■ **Data**
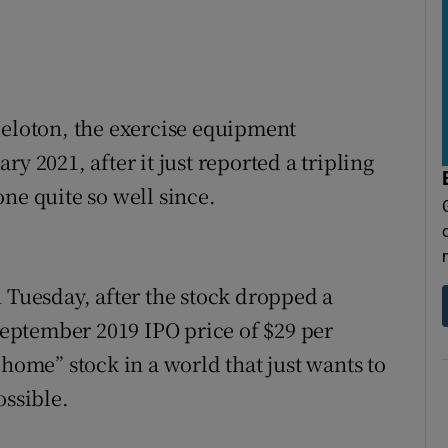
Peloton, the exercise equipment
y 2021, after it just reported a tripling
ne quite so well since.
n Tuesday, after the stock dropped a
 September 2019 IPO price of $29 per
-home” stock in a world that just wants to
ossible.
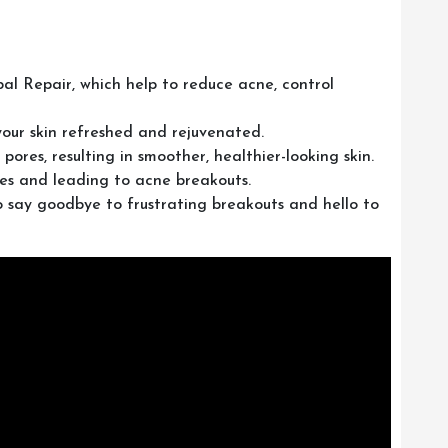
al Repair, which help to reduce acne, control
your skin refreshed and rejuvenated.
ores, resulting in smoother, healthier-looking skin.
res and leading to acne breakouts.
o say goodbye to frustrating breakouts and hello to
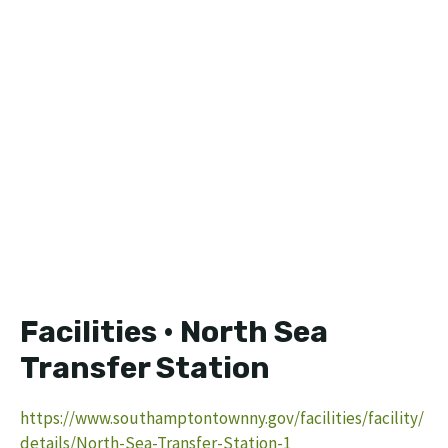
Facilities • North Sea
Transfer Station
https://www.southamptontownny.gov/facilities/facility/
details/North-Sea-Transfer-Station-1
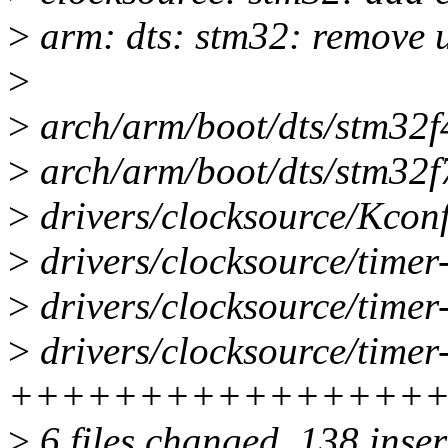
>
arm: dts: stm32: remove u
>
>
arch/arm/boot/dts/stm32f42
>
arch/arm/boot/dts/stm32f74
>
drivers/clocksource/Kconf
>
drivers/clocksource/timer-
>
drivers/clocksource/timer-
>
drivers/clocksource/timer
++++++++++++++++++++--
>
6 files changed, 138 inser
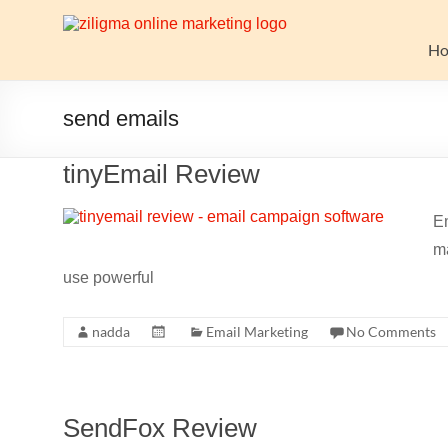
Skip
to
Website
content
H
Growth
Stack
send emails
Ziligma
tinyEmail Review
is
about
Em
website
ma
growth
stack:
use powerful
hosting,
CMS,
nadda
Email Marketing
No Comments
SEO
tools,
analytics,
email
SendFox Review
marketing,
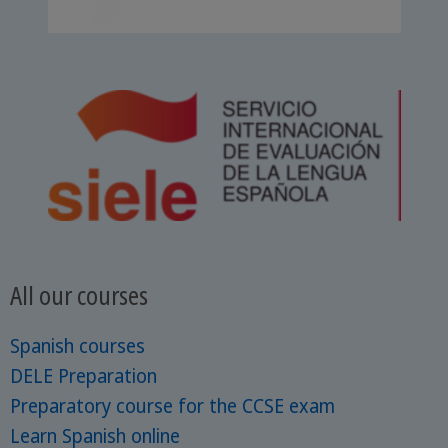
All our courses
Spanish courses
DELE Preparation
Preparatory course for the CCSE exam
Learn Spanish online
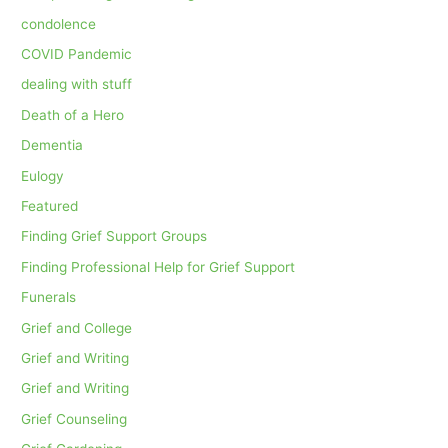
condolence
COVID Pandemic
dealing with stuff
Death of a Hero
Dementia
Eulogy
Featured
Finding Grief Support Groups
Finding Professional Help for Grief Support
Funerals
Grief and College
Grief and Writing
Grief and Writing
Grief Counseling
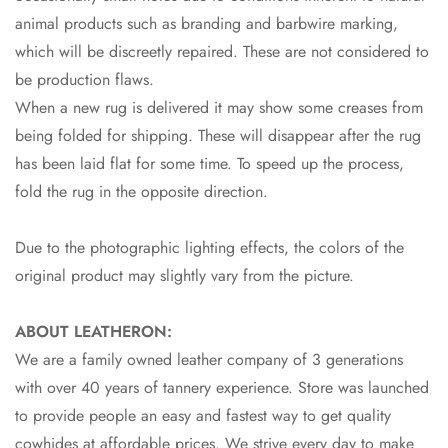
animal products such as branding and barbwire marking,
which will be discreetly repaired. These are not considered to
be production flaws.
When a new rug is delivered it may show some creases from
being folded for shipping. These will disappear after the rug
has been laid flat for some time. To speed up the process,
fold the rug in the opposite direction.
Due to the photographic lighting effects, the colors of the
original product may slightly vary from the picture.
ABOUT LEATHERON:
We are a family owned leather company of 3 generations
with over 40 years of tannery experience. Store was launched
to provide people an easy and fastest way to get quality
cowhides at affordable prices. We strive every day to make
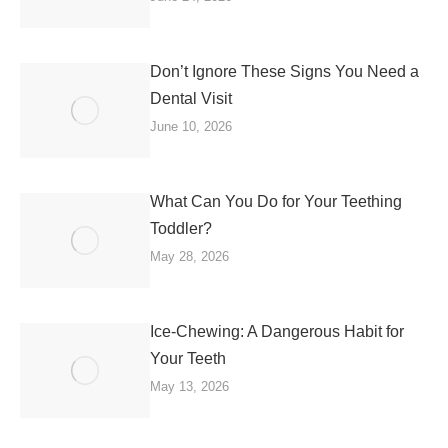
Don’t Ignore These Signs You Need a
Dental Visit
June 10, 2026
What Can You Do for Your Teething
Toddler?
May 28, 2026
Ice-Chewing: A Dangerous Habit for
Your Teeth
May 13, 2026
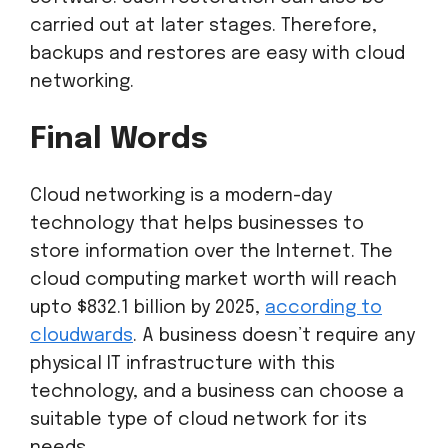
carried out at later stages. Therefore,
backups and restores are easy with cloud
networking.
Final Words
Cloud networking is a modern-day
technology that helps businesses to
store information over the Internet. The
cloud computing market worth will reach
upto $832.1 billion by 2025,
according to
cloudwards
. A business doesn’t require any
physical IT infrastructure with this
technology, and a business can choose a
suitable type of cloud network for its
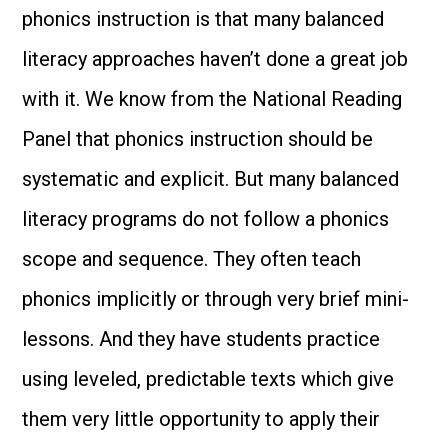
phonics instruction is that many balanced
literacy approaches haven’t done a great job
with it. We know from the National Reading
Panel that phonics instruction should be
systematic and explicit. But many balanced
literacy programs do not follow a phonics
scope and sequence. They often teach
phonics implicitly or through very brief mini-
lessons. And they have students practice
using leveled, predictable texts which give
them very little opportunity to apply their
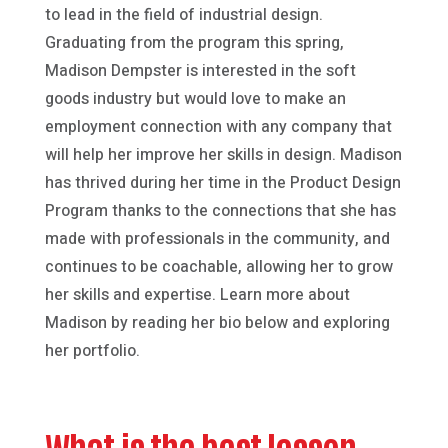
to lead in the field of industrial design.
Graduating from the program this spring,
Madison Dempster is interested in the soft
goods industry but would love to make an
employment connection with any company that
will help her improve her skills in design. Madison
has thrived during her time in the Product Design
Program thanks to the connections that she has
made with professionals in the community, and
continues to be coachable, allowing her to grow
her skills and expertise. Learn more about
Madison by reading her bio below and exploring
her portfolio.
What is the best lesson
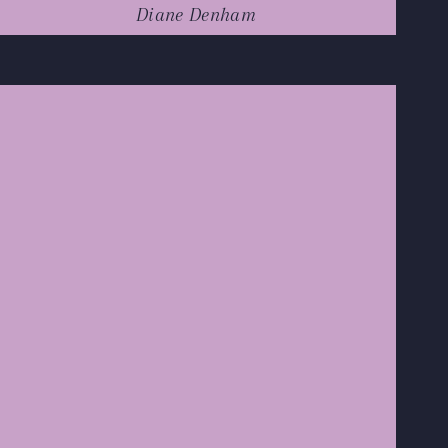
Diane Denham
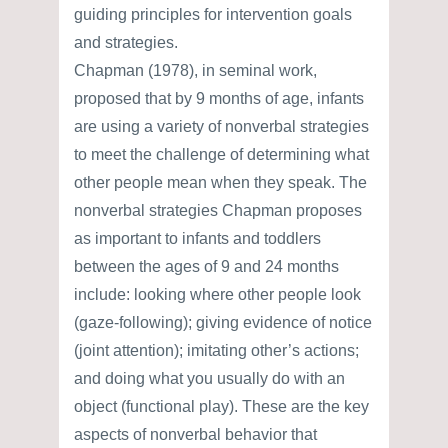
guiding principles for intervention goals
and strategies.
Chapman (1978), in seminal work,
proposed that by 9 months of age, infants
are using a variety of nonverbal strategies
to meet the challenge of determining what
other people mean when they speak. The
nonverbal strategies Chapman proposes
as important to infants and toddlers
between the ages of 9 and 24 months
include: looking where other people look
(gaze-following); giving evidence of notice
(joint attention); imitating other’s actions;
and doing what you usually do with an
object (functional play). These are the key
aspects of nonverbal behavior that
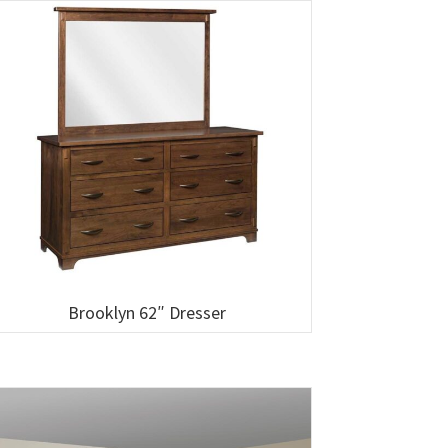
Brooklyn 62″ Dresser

■ **Exercise prompt**
Give the lines again exactly, beginning with the first line of the records above and ending with the line that contains "res and leading to acne breakouts.", and include no pictures.

■ **Exercise solution**
Peloton, the exercise equipment
y 2021, after it just reported a tripling
ne quite so well since.
n Tuesday, after the stock dropped a
 September 2019 IPO price of $29 per
-home” stock in a world that just wants to
ossible.
al Repair, which help to reduce acne, control
your skin refreshed and rejuvenated.
ores, resulting in smoother, healthier-looking skin.
res and leading to acne breakouts.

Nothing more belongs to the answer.